Friday was full of slipping in the mud, getting a few work trucks stuck and loading up roughly 5,000 more plants and a generous assortment of spring vegetables for our first farmers market of the season. I always put off the little details like making the price signs and getting the cash boxes ready, and I’m left doing all of it late on Friday night. I’m about to finish up when I hear voices in the driveway. Confused, I peek out and see unfamiliar men standing around chatting to each other. Hans, my husband, pops in my office and says, “Our friends are here!”
Despite being scheduled to show up on Sunday, our three migrant workers we hired from Mexico, who only speak Spanish, had arrived. Their rooms weren’t ready, I had nothing to feed them and they’d been traveling nearly 30 hours by car. We ordered a few pizzas from Casey’s, apologized for being less than hospitable and went back home to toss and turn all night.
The alarm goes off at 4:15 a.m., and it’s time to go to market. It was chilly, but the sun shined, it didn’t rain and lots of people showed up. After dropping off some deliveries to stores, we quickly drove home and started setting up for our garden day event. For hours and hours, we tagged, arranged and watered thousands of plants until our feet and backs ached and we needed French fries and cheeseburgers like our lives depended on it.

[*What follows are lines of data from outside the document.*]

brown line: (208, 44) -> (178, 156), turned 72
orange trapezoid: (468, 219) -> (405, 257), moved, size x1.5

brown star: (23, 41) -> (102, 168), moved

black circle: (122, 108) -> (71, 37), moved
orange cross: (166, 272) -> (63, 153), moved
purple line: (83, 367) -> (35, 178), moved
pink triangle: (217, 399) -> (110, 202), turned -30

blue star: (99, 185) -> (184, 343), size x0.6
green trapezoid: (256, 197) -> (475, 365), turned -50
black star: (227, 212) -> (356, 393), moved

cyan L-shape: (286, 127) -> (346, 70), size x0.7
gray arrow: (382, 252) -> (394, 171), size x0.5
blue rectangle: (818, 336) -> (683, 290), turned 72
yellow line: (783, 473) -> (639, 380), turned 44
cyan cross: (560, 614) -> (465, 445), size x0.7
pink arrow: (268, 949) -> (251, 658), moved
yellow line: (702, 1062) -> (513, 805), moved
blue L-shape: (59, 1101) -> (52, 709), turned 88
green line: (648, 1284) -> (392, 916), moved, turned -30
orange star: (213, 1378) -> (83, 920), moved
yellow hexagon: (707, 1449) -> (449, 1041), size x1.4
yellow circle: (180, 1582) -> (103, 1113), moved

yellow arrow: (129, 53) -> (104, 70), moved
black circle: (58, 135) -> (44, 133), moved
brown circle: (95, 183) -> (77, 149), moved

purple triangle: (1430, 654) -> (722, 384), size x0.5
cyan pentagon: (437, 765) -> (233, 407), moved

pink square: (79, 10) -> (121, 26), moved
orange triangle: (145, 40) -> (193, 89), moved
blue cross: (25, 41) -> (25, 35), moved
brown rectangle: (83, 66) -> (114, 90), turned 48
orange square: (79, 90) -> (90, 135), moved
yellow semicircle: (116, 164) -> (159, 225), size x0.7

Quick to bed, only to rise for the big event. Other vendors and farmers started rolling in, last-minute tasks crossed off our list and our migrant friends, excited to see the farm in action, were close by to watch. We couldn’t have asked for better weather, and we had a great turnout. Kids made “seed babies” thanks to University of Illinois Extension. We had a bagel bar with ramp cream cheese, iced coffee and teas, baked goods, tulip bouquets, eggs, honey and even a drum circle.
Here it is May 6, and we made it through the chaos and work. The waters have receded, our new laborers are getting settled and things are returning to normal. As I look at the 10-day forecast, it seems like we’re all going to be busy with a bit more chaos and work though. Better keep the coffee pot on!